# Rottweiler attacks boy



## simplysardonic (Sep 1, 2009)

Boy, 5, 'scalped' by Rottweiler in horrendous unprovoked attack | Mail Online
sounds like the ideal owner for a Rottweiler


----------



## Clare7435 (Dec 17, 2009)

This is a clasic case of the owner and not the dog...it's obvious this dog had never been trained properly, and he left it with his drugged up brother....in my opinion they both should have recieved custodial sentences. Had this dog have ben rained properly this deverstating accident could have been avoided
Clare xx


----------



## deb53 (Jun 4, 2009)

sounds like the ideal owner for a Rottweiler:rolleyes:[/QUOTE said:


> Exactly :nonod:


----------



## RockRomantic (Apr 29, 2009)

poor kid , must admit my first thought was 'yep..this will not help stereotypes' this breed have a pretty rough time as it i think and the picture in the article is pretty bloody typical.


----------



## RockRomantic (Apr 29, 2009)

'I am grateful that somebody got done for it, though I am disappointed with the sentence and I'm disappointed Steven Spence couldn't be prosecuted or banned from keeping dogs because I blame the owner more than then animal.'

Read more: Boy, 5, 'scalped' by Rottweiler in horrendous unprovoked attack | Mail Online

i liked this statement from the kids mum


----------



## SEVEN_PETS (Aug 11, 2009)

poor kid, but i read the comments, and on a lot of these dog articles, people want dogs to be muzzled at all times or not let off lead etc. don't people realise that dogs need exercise and people will not follow the law and will not muzzle their dogs, with will endanger the dogs that are muzzled.


----------



## ClaireLouise (Oct 11, 2009)

SEVEN_PETS said:


> poor kid, but i read the comments, and on a lot of these dog articles, people want dogs to be muzzled at all times or not let off lead etc. don't people realise that dogs need exercise and people will not follow the law and will not muzzle their dogs, with will endanger the dogs that are muzzled.


I think if it was properly enforced that dogs were all on leads in public places this _could have_ been prevented.
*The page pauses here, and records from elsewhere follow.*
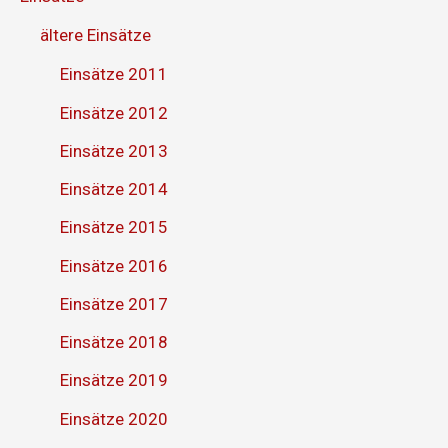
ältere Einsätze
Einsätze 2011
Einsätze 2012
Einsätze 2013
Einsätze 2014
Einsätze 2015
Einsätze 2016
Einsätze 2017
Einsätze 2018
Einsätze 2019
Einsätze 2020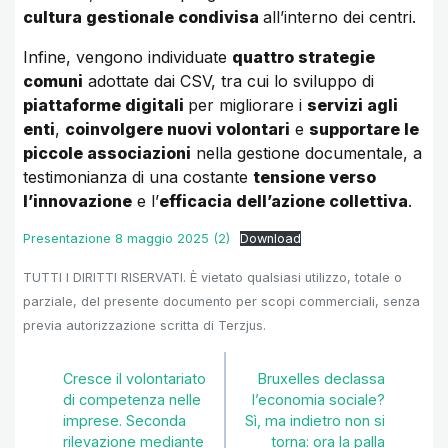
cultura gestionale condivisa
all’interno dei centri.
Infine, vengono individuate
quattro strategie
comuni
adottate dai CSV, tra cui lo sviluppo di
piattaforme digitali
per migliorare i
servizi agli
enti
,
coinvolgere nuovi volontari
e
supportare le
piccole associazioni
nella gestione documentale, a
testimonianza di una costante
tensione verso
l’innovazione
e l’
efficacia dell’azione collettiva
.
Presentazione 8 maggio 2025 (2)
Download
TUTTI I DIRITTI RISERVATI. È vietato qualsiasi utilizzo, totale o
parziale, del presente documento per scopi commerciali, senza
previa autorizzazione scritta di Terzjus.
Cresce il volontariato
Bruxelles declassa
di competenza nelle
l’economia sociale?
imprese. Seconda
Sì, ma indietro non si
rilevazione mediante
torna: ora la palla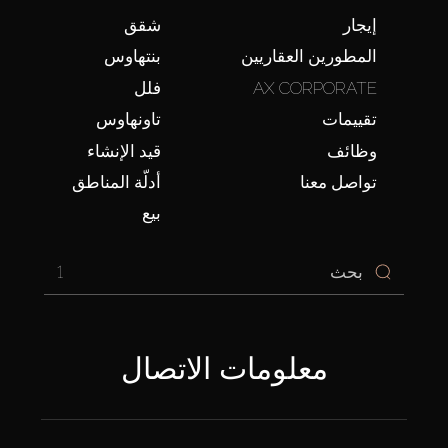
إيجار
شقق
المطورين العقاريين
بنتهاوس
AX CORPORATE
فلل
تقييمات
تاونهاوس
وظائف
قيد الإنشاء
تواصل معنا
أدلّة المناطق
بيع
1
معلومات الاتصال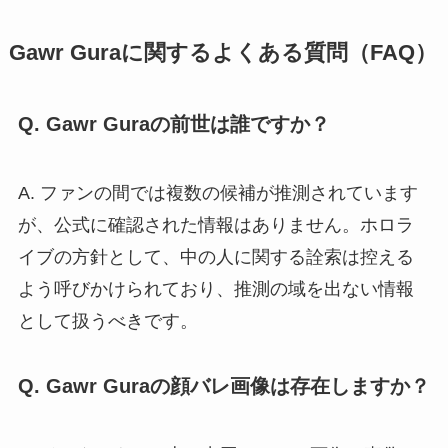
Gawr Guraに関するよくある質問（FAQ）
Q. Gawr Guraの前世は誰ですか？
A. ファンの間では複数の候補が推測されています
が、公式に確認された情報はありません。ホロラ
イブの方針として、中の人に関する詮索は控える
よう呼びかけられており、推測の域を出ない情報
として扱うべきです。
Q. Gawr Guraの顔バレ画像は存在しますか？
Dogs do need excercise BUT the safety of children is FAR more important.

Say that, what is more important than our opinions is the quick recovery of the poor little boy


----------



## Darkstitch (Feb 17, 2010)

Poor kid, this is probably going to give him a fear of dogs for life 

I'm confused though, how can it be an UNPROVOKED attack? Dogs don't just attack for no reason, something has to make them snap


----------



## Argent (Oct 18, 2009)

The comments made me feel sick to the pit of my stomach. A large, untrained, badly socialized animal was left in the 'care' of a drug addict, and the dog is to blame. WHAT!?

There's massive pieces missing from that story, just before the dog randomly 'came running around the corner and grabbed him by the head and started shaking him'. What on earth would make a dog consciously focus on one particular child and persue a desire to inflict damage on him and only him? There's too many holes leaving space for these muzzle enthusiasts...


----------



## Clare7435 (Dec 17, 2009)

I'm onlytaking a wild guess but the home ofa drug addict could possibly be filled with 'green smoke'? if his bloke was smoking something...which I think could possibly be likely given the fact he didnt even notice the dog could get out....then what amage could this have done to the dog? We know there'squite a lot of talk of o causing paranoir in some humans...we dont know what it can do to a dogs brain in a short space of time.
Clare xx


----------



## simplysardonic (Sep 1, 2009)

Clare7435 said:


> I'm onlytaking a wild guess but the home ofa drug addict could possibly be filled with 'green smoke'? if his bloke was smoking something...which I think could possibly be likely given the fact he didnt even notice the dog could get out....then what amage could this have done to the dog? We know there'squite a lot of talk of o causing paranoir in some humans...we dont know what it can do to a dogs brain in a short space of time.
> Clare xx


I agree, I think all dogs that have attacked should be tested for drugs in their systems, that goes doubly so for dogs that have been around known drug addicts


----------



## Nonnie (Apr 15, 2009)

That poor child, those wounds look horrific.


----------



## catz4m8z (Aug 27, 2008)

What an awful situation. Poor child will probably be scarred for life now in more ways then one and a lovely breed has its rep ruined again..
Defo calls for stricter dog owner laws NM laws for the dogs!!
Rotties are one of the large breeds that I would love to own one day, if I thought I could do it justice.


----------



## Clare7435 (Dec 17, 2009)

simplysardonic said:


> I agree, I think all dogs that have attacked should be tested for drugs in their systems, that goes doubly so for dogs that have been around known drug addicts


Absolutley, you se it on tv and in papers that there's a rise in so called dangerous dog attacks....and then when it all comes out they're often owned by drug users and dealers, there seems to be a link betwen the more 'dangerous' of the dogs and dealers who smoke weed and teach theirdogs to fight...mmm what a life for a dog eh...it just makes me sick how the dog is the one to suffer when it coems down to punishment
I'm not saying the dog takes priority over the child don't get me wrong, I feel angered and upset for this child and his family and have posted that accordingly on another site, but this is a pet site and I choose this one to voice my views on the dog. 
I think the police have the right idea, overhaul the rules on dog owners and lets see how compaent some of these dog owners really are.
Clare xx


----------